The 1949 graduate of Minneapolis Roosevelt High School pushed and pushed until she broke through the gender barrier.
Yes, 17-year-old freshman Nadine Ewen was told, you can join the University of Minnesota Marching Band in 1949 as a drum majorette.
Nadine Bristol, who later gave much of her life to students studying abroad, died Nov. 30 after battling cancer. She was 82 and most recently lived in Prior Lake.
For the most part since its inception in 1892, the U Marching Band was male-only, apart from women filling in during World War II while many men were fighting overseas, according to historical accounts.
“Upon entering the U as a freshman in 1949, she approached the band director and lobbied for him to take her on as a drum majorette,” Kate Habegger said of her mother. “After several attempts, he finally gave in. She was a little go-getter.”
And while there’s no way to know for sure the cause and effect following Nadine’s informal inclusion among the marching men, the Girls Auxiliary Band was formed the next year with her as a founding member. The Marching Band formally welcomed women starting in 1972.
Nadine Bristol grew up in Portland, Ore., where she was taught how to twirl a baton by a favorite teacher during recess. She and her family moved to Minneapolis when she was 12, and Nadine continued to twirl.
In 1950, she accompanied her father on a trip to San Diego, twirled in a parade there and also met Clint Bristol, “a handsome sailor … who would ask her to a local dance that evening and eventually become her husband of 61 years,” Habegger said.
They married in 1952. Clinton attended Macalester College in St. Paul, and Nadine became secretary to Macalester’s dean, J. Huntley Dupre.
“It was her deep respect for this man of great knowledge and his stories of world travel that instilled an ongoing interest in travel, learning and cultural understanding,” Habegger said.
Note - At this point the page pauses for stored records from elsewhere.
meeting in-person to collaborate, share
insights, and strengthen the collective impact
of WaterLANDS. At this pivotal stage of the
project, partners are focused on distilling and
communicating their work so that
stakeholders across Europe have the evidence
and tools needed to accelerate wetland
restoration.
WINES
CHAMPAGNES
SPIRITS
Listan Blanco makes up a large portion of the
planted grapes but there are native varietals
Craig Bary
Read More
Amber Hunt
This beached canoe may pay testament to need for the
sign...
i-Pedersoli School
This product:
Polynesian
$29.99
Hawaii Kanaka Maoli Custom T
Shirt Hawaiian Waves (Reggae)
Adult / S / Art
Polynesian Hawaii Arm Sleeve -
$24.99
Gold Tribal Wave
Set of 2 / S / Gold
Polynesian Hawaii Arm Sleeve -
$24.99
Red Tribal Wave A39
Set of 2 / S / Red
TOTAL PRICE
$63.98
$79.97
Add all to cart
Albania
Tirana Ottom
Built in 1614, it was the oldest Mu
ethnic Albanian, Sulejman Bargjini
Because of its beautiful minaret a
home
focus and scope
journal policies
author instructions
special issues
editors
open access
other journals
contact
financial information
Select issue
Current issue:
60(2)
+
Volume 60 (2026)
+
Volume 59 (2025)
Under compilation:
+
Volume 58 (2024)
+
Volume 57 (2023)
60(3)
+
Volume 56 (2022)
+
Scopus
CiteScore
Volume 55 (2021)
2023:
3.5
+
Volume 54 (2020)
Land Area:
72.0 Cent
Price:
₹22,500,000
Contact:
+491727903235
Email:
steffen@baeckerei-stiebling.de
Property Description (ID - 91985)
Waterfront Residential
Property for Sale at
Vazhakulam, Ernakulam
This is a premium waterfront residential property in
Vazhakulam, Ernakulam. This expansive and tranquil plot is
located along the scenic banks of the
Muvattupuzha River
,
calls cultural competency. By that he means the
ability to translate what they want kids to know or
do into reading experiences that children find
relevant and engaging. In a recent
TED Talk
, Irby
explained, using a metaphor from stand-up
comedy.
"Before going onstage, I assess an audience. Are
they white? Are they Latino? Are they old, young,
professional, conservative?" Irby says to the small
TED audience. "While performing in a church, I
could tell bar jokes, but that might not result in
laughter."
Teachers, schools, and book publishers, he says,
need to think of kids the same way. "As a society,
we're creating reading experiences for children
Building on that attraction to far-flung lands, the Bristols welcomed a student from Peru into their family in 1976 for the school year.
“It was this positive experience that prompted Nadine to accept the offer to become the president of the Richfield chapter of AFS [American Field Service],” Habegger said.
Habegger’s sister, Lizanne, told her parents in 1978 about a Vietnamese mother and her children who were evicted and needed a place to say.
The Bristols took them in “for as long as they needed to get back on their feet,” Habegger said.
“This kindness in their time of need was never forgotten” by Anthony, a young son in the family, Habegger said. “[He] kept in touch and years later asked them if he could take their name, Bristol, as his new American name on his newly acquired medical license.”
Habegger said Anthony Bristol was among those on their way to the Twin Cities for Nadine Bristol’s funeral.
Nadine Bristol kept in touch with dozens of foreign exchange students, either welcoming them upon return visits to the states or traveling overseas to see them.